A few years in computer tech time is eternity (by moore's law). In 2 years hard drive capacities double, graphics ability doubles, etc. Unless running 64 bit Win 7 or 64 bit *nix, a lot of the advances aren't really "visible" to the end user, as they require running in native 64 bit mode for memory access. The latest edition of Adobe Suite needs 64 bit OS for their video editing program to even install.

That's the reason I used the term 'wall'. I'm sure it will be surmounted, but the time it takes to set up a finer process and fab plant for the process is quite a bit longer than it used to be.

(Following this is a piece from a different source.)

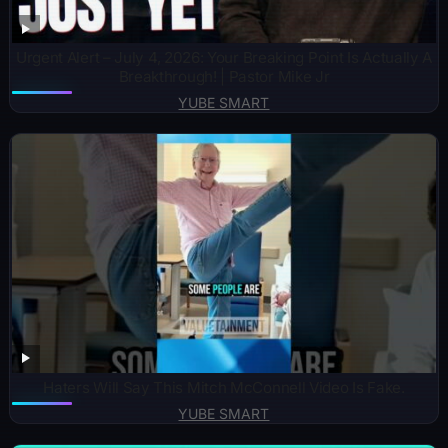
Urgent Alert – July 4, 2026: Your Breaking Point Is Actually A
Breakthrough! | Pastor Mike Jr
YUBE SMART
Haters Will Say This Mitch McConnell Video Is Fake.
YUBE SMART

The previous "wall" was around the 300Mhz speed, which they solved by double/quad clocking the CPU and RAM, and leaving the rest of the board run at the lower frequencies. It took a great deal of PCB/Motherboard layout and fab advancement to get external signals past 300Mhz, and it's something they are still struggling with. Remember the 486/33 Motherboards? They were practically the size of a newspaper!
 

Thread Starter

nsaspook

Joined Aug 27, 2009
13,265
The current wall is cost and return on investment. There is not a impossible process or design problem to 10nm (The theory is 6-8nm is where quantum physics makes it impossible to shrink current technology) 10Ghz chips without special cooling. Some of my buddies from the dark side say they have running prototype chips already.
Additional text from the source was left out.